Cerca de 20 millones de dólares dejarán de desembolsar este año las microfinancieras y los bancos que operan en los siete municipios de Nicaragua donde el Movimiento de Productos, Comerciantes y Asalariados, conocido como No Pago, mantiene violentas protestas en demanda de una reestructuración de sus deudas e, incluso, una moratoria.
A esa cifra se añade el congelamiento de 100 millones de dólares que proveerían este año 25 fondeadores internacionales a las microfinancieras nicaragüenses, reveló ayer el vicepresidente de la Asociación Nicaragüense de Instituciones de Microfinanzas (Asomif), René Romero, en entrevista con LA PRENSA.
Entre los municipios donde el sistema financiero (es decir, incluidos algunos bancos) mantiene cancelado el desembolso de nuevos créditos figuran Ocotal, Jalapa, Río Blanco, Sébaco, El Rama, Nueva Guinea y Camoapa.
Para el caso de Masaya, Tipitapa, Juigalpa, Matiguás y Muelle de los Bueyes, la medida solamente fue cerrar las oficinas tras las agresiones de los morosos a funcionarios de las sucursales localizadas en dichas ciudades.
Datos de Asomif indican que, hasta el 31 de diciembre del 2008, la industria tenía una cartera de clientes de 40,500 personas en los siete municipios donde están suspendidos los desembolsos de nuevos créditos.
Romero advirtió sobre el impacto negativo que tendrá el no desembolso de los 20 millones de dólares en los municipios antes mencionados, “porque recordemos que son zonas muy productivos del país, principalmente en la ganadería y producción de alimento”.
El directivo de Asomif recordó que el sector de las microfinanzas apoya con créditos a cerca de 120 mil productores del país.
“Es incuestionable el impacto del financiamiento que hacemos con nuestras instituciones (financieras) a la pequeña y mediana producción agropecuaria”, precisó a LA PRENSA.
20 MIL SIN CRÉDITOS
En el caso de los 100 millones de dólares congelados por los fondeadores internacionales, Romero mencionó que al menos 20 mil clientes, en su mayoría personas que no tienen acceso al crédito de la banca comercial, no están recibiendo financiamiento.
El también gerente general de la Fundación para el Desarrollo Socioeconómico Rural (Fundeser) señaló que la inestabilidad provocada por el Movimiento No Pago ha ocasionado el lento desembolso de 167 millones de dólares que habían prometido al Gobierno destinar para el ciclo productivo 2009-2010.
“De esos 167 millones de dólares sí hemos desembolsado una buena parte a nuestros clientes cumplidores.

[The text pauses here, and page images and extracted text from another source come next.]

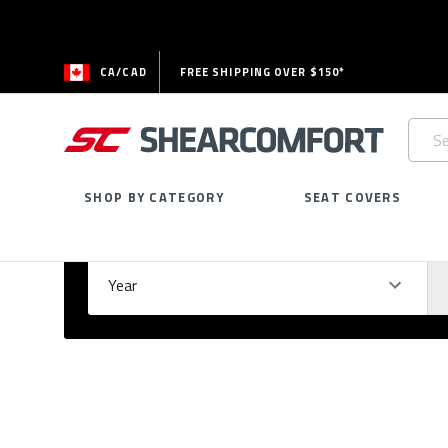
CA/CAD
FREE SHIPPING OVER $150*
Searc
Keywo
SHOP BY CATEGORY
SEAT COVERS
Select Your Vehicle
GARAGE
Year
Ma
Please
fill
out
all
form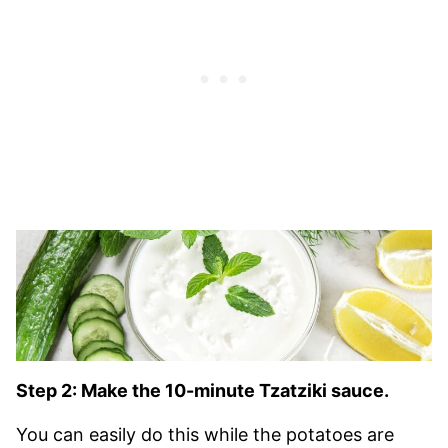
Step 2: Make the 10-minute Tzatziki sauce.
You can easily do this while the potatoes are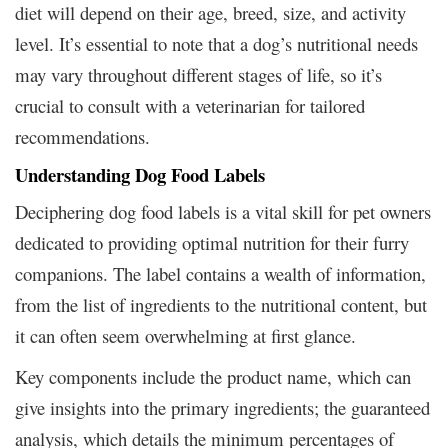
diet will depend on their age, breed, size, and activity
level. It’s essential to note that a dog’s nutritional needs
may vary throughout different stages of life, so it’s
crucial to consult with a veterinarian for tailored
recommendations.
Understanding Dog Food Labels
Deciphering dog food labels is a vital skill for pet owners
dedicated to providing optimal nutrition for their furry
companions. The label contains a wealth of information,
from the list of ingredients to the nutritional content, but
it can often seem overwhelming at first glance.
Key components include the product name, which can
give insights into the primary ingredients; the guaranteed
analysis, which details the minimum percentages of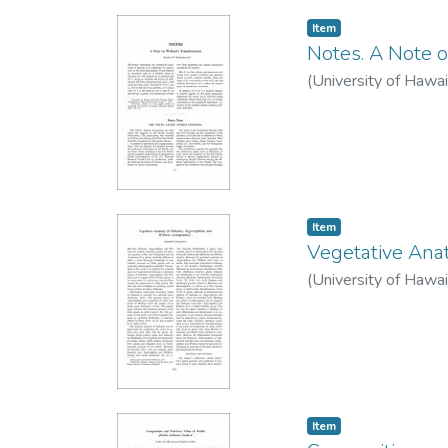
Item type:
,
Item
Notes. A Note o
(
University of Hawai
Item type:
,
Item
Vegetative Anat
(
University of Hawai
Item type:
,
Item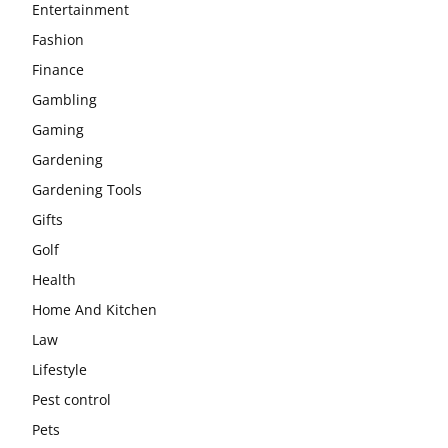
Entertainment
Fashion
Finance
Gambling
Gaming
Gardening
Gardening Tools
Gifts
Golf
Health
Home And Kitchen
Law
Lifestyle
Pest control
Pets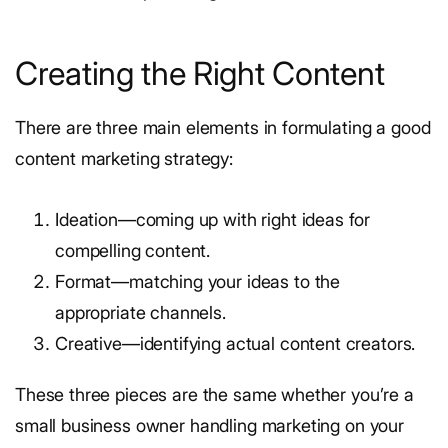
Creating the Right Content
There are three main elements in formulating a good
content marketing strategy:
Ideation—coming up with right ideas for
compelling content.
Format—matching your ideas to the
appropriate channels.
Creative—identifying actual content creators.
These three pieces are the same whether you’re a
small business owner handling marketing on your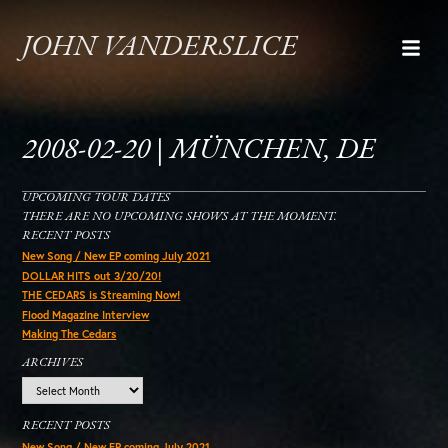
JOHN VANDERSLICE
2008-02-20 | MÜNCHEN, DE
UPCOMING TOUR DATES
THERE ARE NO UPCOMING SHOWS AT THE MOMENT.
RECENT POSTS
New Song / New EP coming July 2021
DOLLAR HITS out 3/20/20!
THE CEDARS is Streaming Now!
Flood Magazine Interview
Making The Cedars
ARCHIVES
Archives
RECENT POSTS
New Song / New EP coming July 2021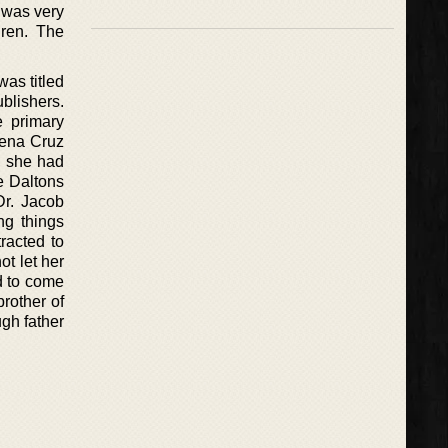
s was very
dren. The
as titled
blishers.
e primary
lena Cruz
, she had
e Daltons
Dr. Jacob
g things
tracted to
t let her
d to come
brother of
gh father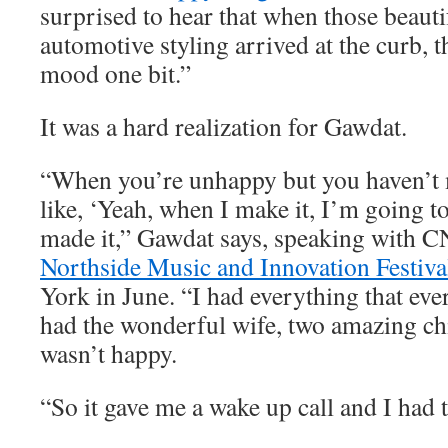
surprised to hear that when those beauti
automotive styling arrived at the curb, t
mood one bit.”
It was a hard realization for Gawdat.
“When you’re unhappy but you haven’t m
like, ‘Yeah, when I make it, I’m going to
made it,” Gawdat says, speaking with C
Northside Music and Innovation Festiva
York in June. “I had everything that eve
had the wonderful wife, two amazing chi
wasn’t happy.
“So it gave me a wake up call and I had t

Estimo que hemos podido desembolsar el 50 por ciento, estaría pendiente el resto en lo que queda del año y en el primer trimestre del 2010”, estimó.
Para cubrir en su totalidad el ciclo agrícola 2009-2010, el sector necesita cerca de 400 millones de dólares (más de 8 mil millones de córdobas), según estimaciones del Gobierno.
Romero aseguró que ven con beneplácito el proyecto de una ley especial que podría dictaminar hoy la Comisión de Producción, Economía y Presupuesto de la Asamblea Nacional.
La propuesta contempla un período de cuatro meses para que las dos partes, microfinancieras y clientes, desarrollen un proceso de renegociación de las deudas, en la que se exprese la voluntad de pago de los deudores, según explicó esta semana el presidente de la comisión parlamentaria, Wálmaro Gutiérrez.